# Exercise
Please return all lines from the records below that include the string "kunci".
--- The data ---
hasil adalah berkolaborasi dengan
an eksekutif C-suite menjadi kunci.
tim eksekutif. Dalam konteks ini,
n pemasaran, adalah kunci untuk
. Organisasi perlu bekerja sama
---
# Completed exercise
an eksekutif C-suite menjadi kunci.
n pemasaran, adalah kunci untuk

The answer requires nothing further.